Humana is accused of placing Roche diabetes products on its formulary in exchange for compensation. This is a new avenue for kickback charges.
By Gregory A. Freeman
Health plans must now contend with a greater risk of being sued for millions of dollars under the False Claims Act and anti-kickback statutes after a court ruled that the type of “creative” business deals that were accepted in the past could now land them in court.
Granting pharmaceutical companies placement on their formularies could yield charges of fraud against the health plans and everyone else involved if it looks like there was any form of compensation, the court determined.
In United States of America ex rel. Crystal Derrick v. Hoffman-La Roche LTD et al., a U.S. District Court judge in Illinois recently allowed an FCA case to move forward, sending a message that insurance companies, pharmaceutical companies, and pharmacy benefit managers are not immune from FCA and anti-kickback statutes.
The complaint alleges that Roche paid Humana a kickback in exchange for Humana placing Roche’s diabetes testing products on its Medicare Advantage formularies. It also claims that the plaintiff was fired after objecting to the fraud.
The court denied two motions to dismiss the False Claims Act lawsuit against Humana, Humana Pharmacy, Roche Diagnostics, and Roche Diabetes Corp.
The FCA imposes treble damages, in addition to civil penalties and attorneys’ fees on defendants. The whistleblower plaintiff is entitled to a percentage of the treble damages, which can come to tens of millions.
DRUG REBATES OVERPAID
United States District Court Judge Elaine E. Bucklo found that whistleblower Crystal Derrick had properly alleged fraudulent conduct and retaliation by her employer Roche Diagnostics.
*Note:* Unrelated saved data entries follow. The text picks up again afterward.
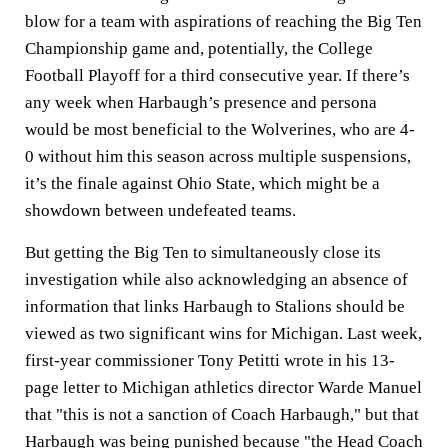
blow for a team with aspirations of reaching the Big Ten
Championship game and, potentially, the College
Football Playoff for a third consecutive year. If there’s
any week when Harbaugh’s presence and persona
would be most beneficial to the Wolverines, who are 4-
0 without him this season across multiple suspensions,
it’s the finale against Ohio State, which might be a
showdown between undefeated teams.
But getting the Big Ten to simultaneously close its
investigation while also acknowledging an absence of
information that links Harbaugh to Stalions should be
viewed as two significant wins for Michigan. Last week,
first-year commissioner Tony Petitti wrote in his 13-
page letter to Michigan athletics director Warde Manuel
that "this is not a sanction of Coach Harbaugh," but that
Harbaugh was being punished because "the Head Coach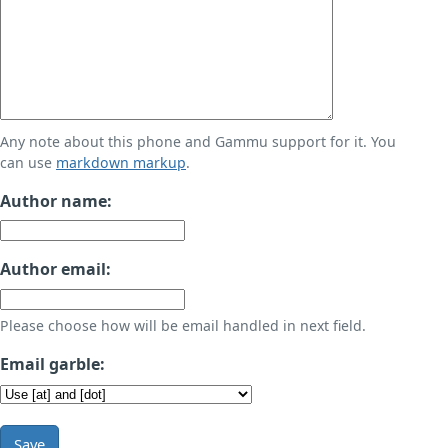
Any note about this phone and Gammu support for it. You
can use
markdown markup
.
Author name:
Author email:
Please choose how will be email handled in next field.
Email garble:
Save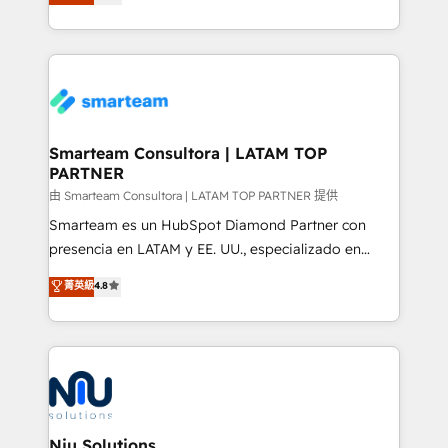
strategies. With offices in South Africa and London,
we take a RevOps-led approach that aligns sales,
marketing & service, breaks down silos, and gives
teams the clarity to operate efficiently and with
confidence. We deliver end to end strategy and
implementation, aligning people, processes, data
and technology around a single source of truth to
Smarteam Consultora | LATAM TOP
PARTNER
support sustainable growth and better decision-
making. Working with clients locally and globally, our
由 Smarteam Consultora | LATAM TOP PARTNER 提供
expertise includes HubSpot onboarding and CRM
Smarteam es un HubSpot Diamond Partner con
implementation, automation, sales and customer
presencia en LATAM y EE. UU., especializado en
experience strategy, web development, integrations,
implementaciones de HubSpot, integraciones API y
菁英級
4.8
and data-driven campaigns. Winners of the first
optimización de procesos comerciales con IA. Con
Global HEART Award, Yamini Rogan, CEO of
más de 6 años de experiencia, hemos liderado 100+
HubSpot said "We love the impact you are having in
implementaciones conectando HubSpot con SAP,
the community - we are so glad to work with you."
ERPs, e-commerce, plataformas financieras,
Connect with us to see how we can do better and be
WhatsApp y sistemas logísticos. Nuestro equipo
better together 🏆
multicultural trabaja en español, inglés y portugués,
uniendo visión estratégica y excelencia técnica para
Niu Solutions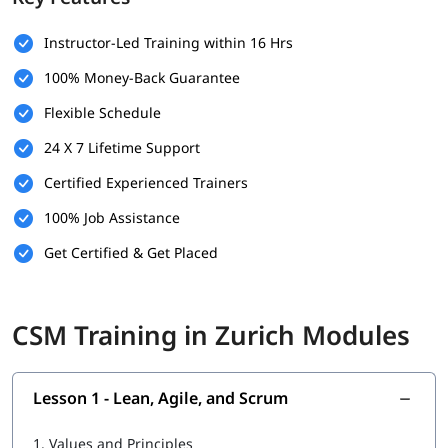
No mandatory prerequisites to enroll
Instructor-Led Training within 16 Hrs
Basic understanding of Agile principles is helpful
100% Money-Back Guarantee
Prior experience in a project environment is an added
Flexible Schedule
advantage
24 X 7 Lifetime Support
Suitable for project managers, team leads, developers,
and aspiring Scrum professionals
Certified Experienced Trainers
Willingness to learn and collaborate in team-based
100% Job Assistance
settings
Get Certified & Get Placed
What Will You Learn
You might be wondering
how to become a certified Scrum
CSM Training in Zurich Modules
Master
. In this
CSM online training
program, you’ll gain all the
essential skills such as.
Lean, Agile, and Scrum
Lesson 1 - Lean, Agile, and Scrum
Agile Facilitation
1.
Values and Principles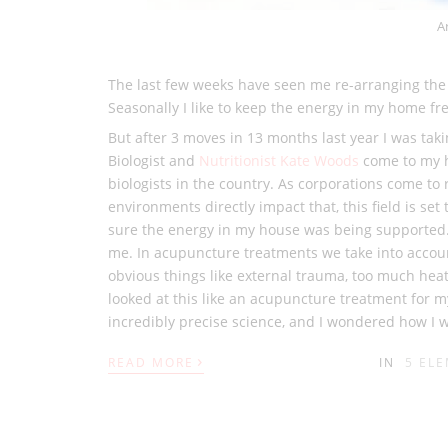
A
The last few weeks have seen me re-arranging the fu
Seasonally I like to keep the energy in my home fr
But after 3 moves in 13 months last year I was tak
Biologist and
Nutritionist Kate Woods
come to my h
biologists in the country. As corporations come to 
environments directly impact that, this field is se
sure the energy in my house was being supported.
me. In acupuncture treatments we take into accoun
obvious things like external trauma, too much heat
looked at this like an acupuncture treatment for m
incredibly precise science, and I wondered how I 
›
READ MORE
IN
5 EL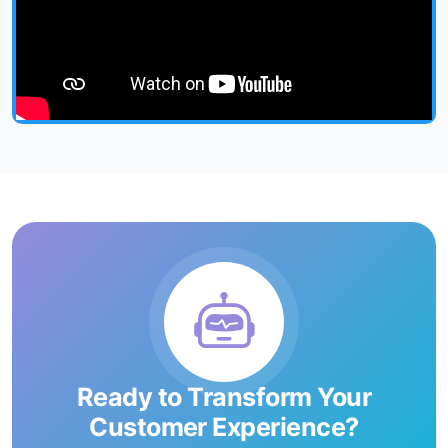
Ready to Transform Your
Customer Experience?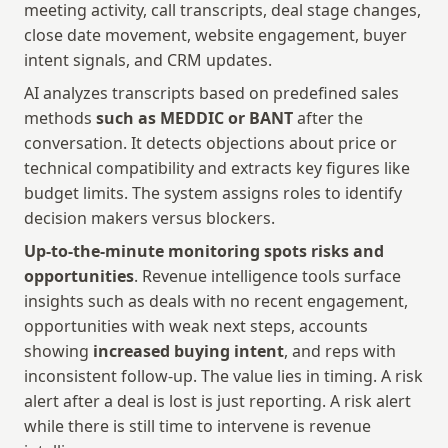
meeting activity, call transcripts, deal stage changes, 
close date movement, website engagement, buyer 
intent signals, and CRM updates. 
AI analyzes transcripts based on predefined sales 
methods 
such as MEDDIC or BANT
 after the 
conversation. It detects objections about price or 
technical compatibility and extracts key figures like 
budget limits. The system assigns roles to identify 
decision makers versus blockers.
Up-to-the-minute monitoring spots risks and 
opportunities
. Revenue intelligence tools surface 
insights such as deals with no recent engagement, 
opportunities with weak next steps, accounts 
showing 
increased buying intent
, and reps with 
inconsistent follow-up. The value lies in timing. A risk 
alert after a deal is lost is just reporting. A risk alert 
while there is still time to intervene is revenue 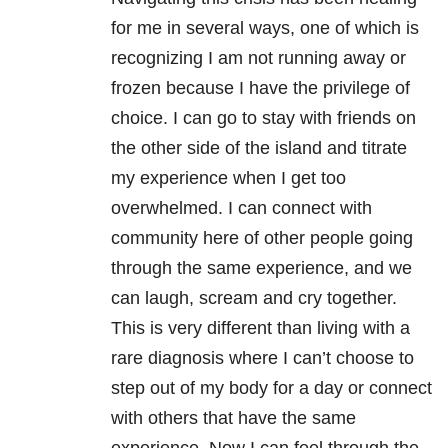
for me in several ways, one of which is
recognizing I am not running away or
frozen because I have the privilege of
choice. I can go to stay with friends on
the other side of the island and titrate
my experience when I get too
overwhelmed. I can connect with
community here of other people going
through the same experience, and we
can laugh, scream and cry together.
This is very different than living with a
rare diagnosis where I can’t choose to
step out of my body for a day or connect
with others that have the same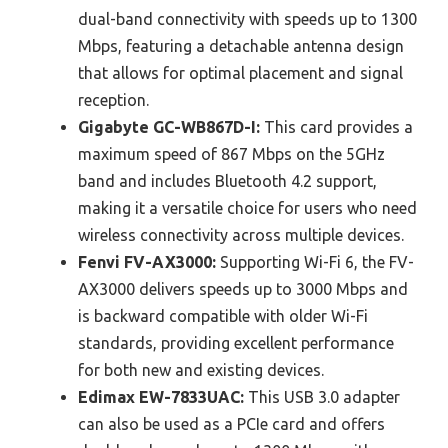
dual-band connectivity with speeds up to 1300
Mbps, featuring a detachable antenna design
that allows for optimal placement and signal
reception.
Gigabyte GC-WB867D-I:
This card provides a
maximum speed of 867 Mbps on the 5GHz
band and includes Bluetooth 4.2 support,
making it a versatile choice for users who need
wireless connectivity across multiple devices.
Fenvi FV-AX3000:
Supporting Wi-Fi 6, the FV-
AX3000 delivers speeds up to 3000 Mbps and
is backward compatible with older Wi-Fi
standards, providing excellent performance
for both new and existing devices.
Edimax EW-7833UAC:
This USB 3.0 adapter
can also be used as a PCIe card and offers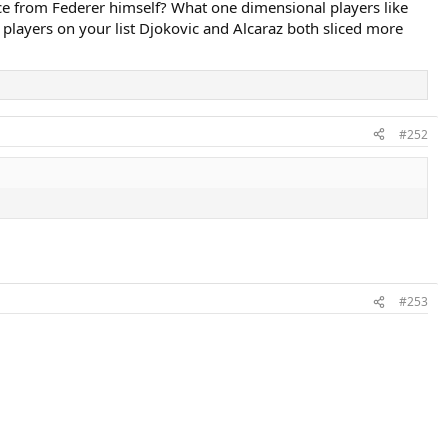
ce from Federer himself? What one dimensional players like
y players on your list Djokovic and Alcaraz both sliced more
#252
#253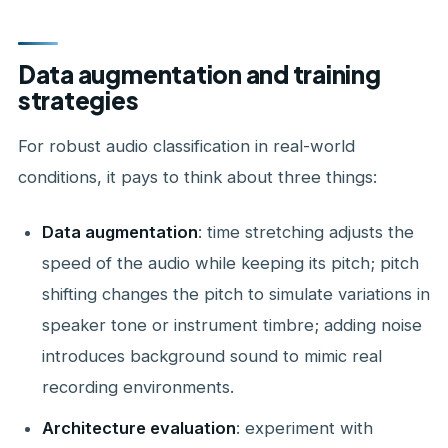
Data augmentation and training
strategies
For robust audio classification in real-world
conditions, it pays to think about three things:
Data augmentation
: time stretching adjusts the
speed of the audio while keeping its pitch; pitch
shifting changes the pitch to simulate variations in
speaker tone or instrument timbre; adding noise
introduces background sound to mimic real
recording environments.
Architecture evaluation
: experiment with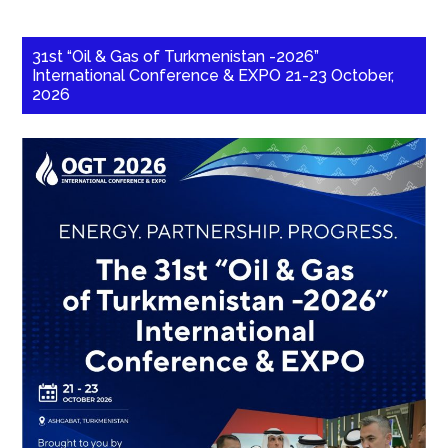
31st “Oil & Gas of Turkmenistan -2026”
International Conference & EXPO 21-23 October,
2026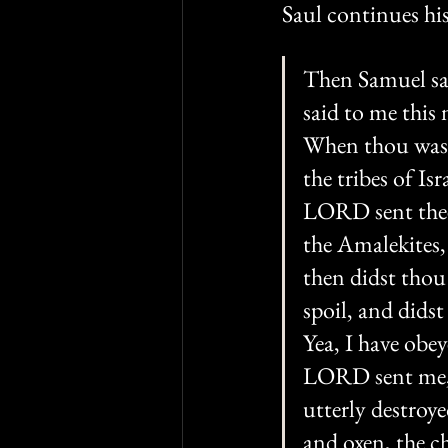
Saul continues his
Then Samuel sai
said to me this
When thou wast 
the tribes of I
LORD sent thee 
the Amalekites,
then didst thou
spoil, and dids
Yea, I have obe
LORD sent me, 
utterly destroye
and oxen, the ch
Derrick doesn’t allege there was a direct payment for access to the formulary, however.
Instead, the lawsuit alleges that Roche Diagnostics overpaid Humana $45 million in drug rebates, then offered to accept a $27.5 million refund and allow Humana to keep the other $17.5 million.
Humana negotiated and managed to retain $34 million of the $45 million overpayment, using the formulary access as leverage, Derrick contends.
Though the case is still being litigated, the judge’s decision sends a clear signal to health plans, says Ross Brooks, cochair of the whistleblower practice at the Sanford Heisler Sharp, LLP law firm in New York City, which represents Derrick.
One party’s forgiveness of another’s debt can be considered a kickback, he says.
The negotiations came at the end of a contract between Roche and Humana, and the health plan was planning to change its formulary and the favorable copays it allowed for Roche products.
“Roche used that as an opportunity to try to lend Humana a favor, in the form of forgiveness for overpayment of the rebates,” Brooks says. “The court found that type of deal in the form of debt forgiveness would constitute a kickback.”
NO SAFE HARBOR
That was hardly the first time a company offered debt forgiveness in exchange for something of value, Brooks notes. Humana and Roche had argued that the managed care safe harbor in the FCA protected them from liability, but the court disagreed.
This was a major clarification that should cause health plans and other companies to reassess their working relationships, Brooks says.
“That should lead them to scrutinize these business arrangements, now that they know the safe harbor does not necessarily insulate them from a false claim allegation,” he says. “The safe harbor was intended to address what was, at the time of the passage of the safe harbor, an unusual type of entity, the managed care organization.”
There was less enforcement of the False Claims Act with managed care groups, in part because of the safe harbor protections, but over time the industry grew and the Department of Justice focused more on their dealings with pharmaceutical and other companies.
Some of the more recent opinions related to risk adjustment payments, in which managed care organizations were accused of overstating the poor health of patients in order to collect higher capitated payments, Brooks says.
“But this was the first opinion in which the placement of a product on a formulary satisfied the anti-kickback statute for the purposes of False Claims Act litigation,” he says. “The forgiveness of debt was an inducement to receive placement on a Medicare Advantage formulary, so that’s a relatively new form of alleged kickback that had not been addressed in prior opinions.”
That new angle, along with the limitations on the managed care safe harbors, creates much more FCA vulnerability for insurance companies, Brooks says. Whistleblowers and prosecutors probably will be emboldened by the ruling, he says.
“It’s a significant opinion because of the court’s interpretation of the managed care safe harbor. Historically, managed care plans have been able to rely on that safe harbor to insulate many different forms of creative business arrangements,” he says. “But the government and whistleblowers will be able to invoke this opinion to challenge arrangements that might have historically been acceptable in the industry.”